El precio de los alimentos cayó 4% en mayo respecto de abril según la FAO. Este es el valor más bajo desde septiembre, mientras que el techo de las cotizaciones fue en febrero de 2011. En un mes los índices de cereales cayeron el 1%; de grasas y aceites, 6,8%; el de carnes cede 1% -pero desde comienzo de año había subido 2%. En azúcar, cedió un 9% -descendió tres meses consecutivos-; hay más disponibilidad de India, Tailandia, Unión Europea y Brasil.
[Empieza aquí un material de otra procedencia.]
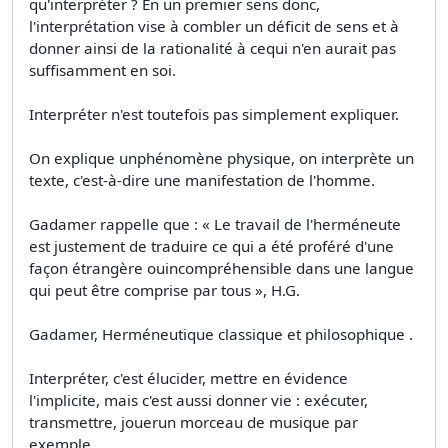
qu'interpréter ? En un premier sens donc,
l'interprétation vise à combler un déficit de sens et à
donner ainsi de la rationalité à cequi n'en aurait pas
suffisamment en soi.
Interpréter n'est toutefois pas simplement expliquer.
On explique unphénomène physique, on interprète un
texte, c'est-à-dire une manifestation de l'homme.
Gadamer rappelle que : « Le travail de l'herméneute
est justement de traduire ce qui a été proféré d'une
façon étrangère ouincompréhensible dans une langue
qui peut être comprise par tous », H.G.
Gadamer, Herméneutique classique et philosophique .
Interpréter, c'est élucider, mettre en évidence
l'implicite, mais c'est aussi donner vie : exécuter,
transmettre, jouerun morceau de musique par
exemple.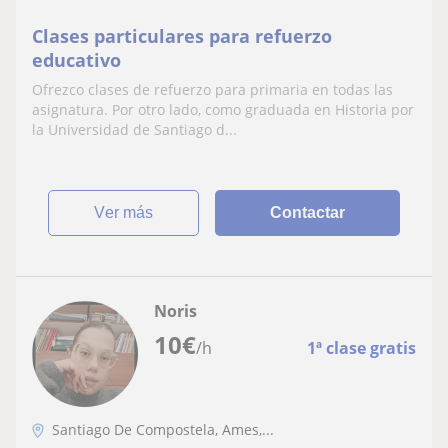
Clases particulares para refuerzo
educativo
Ofrezco clases de refuerzo para primaria en todas las
asignatura. Por otro lado, como graduada en Historia por
la Universidad de Santiago d...
ver más
Contactar
Noris
10
€
/h
1ª clase gratis
Santiago De Compostela, Ames,...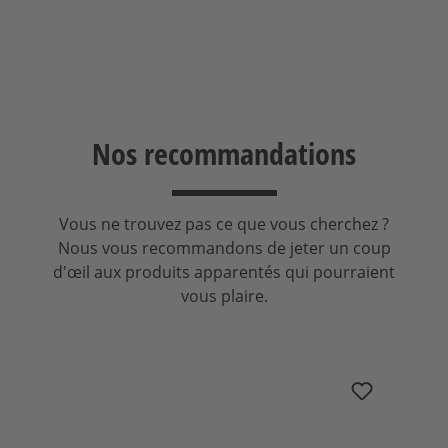
Nos recommandations
Vous ne trouvez pas ce que vous cherchez ?
Nous vous recommandons de jeter un coup
d'œil aux produits apparentés qui pourraient
vous plaire.
Ignorer la galerie de produits
nuConnect ampXL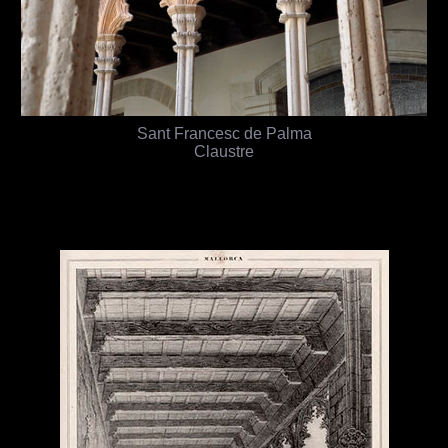
Sant Francesc de Palma
Claustre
Algunos precios han tocado un piso en dos años. En el caso de cereales hay una situación favorable para el suministro -la oferta- y en 2012 se lograría un récord de 2.419 millones de toneladas impulsadas por la producción de maíz de EEUU.

En este contexto, a la Argentina le ingresarían menos dólares por sus exportaciones; no se está endeudando afuera, ni vende activos; cayó la inversión extranjera directa y también las remesas del exterior. Los depósitos del sector privado en dólares han caído; el gobierno ha frenado importaciones y pago de dividendos y utilidades afuera, pero debe abonar deudas.

En pocas semanas hubo caída de dos dígitos en el barril de petróleo y el azúcar crudo, mientras se fortaleció el dólar. Los países centrales concentran el esfuerzo en sus propios problemas financieros y de bajo crecimiento. Mientras las otras regiones como Latinoamérica ahora evalúan si supieron aprovechar esto o no. La Bolsa argentina redujo su pérdida del año a un dígito, pero aún hay dudas y cautela. Facilitar el retiro de dólares de los bancos es una medida acertada. Pesificar algunos contratos, no. La confianza sólo vuelve con buenos datos o noticias creíbles.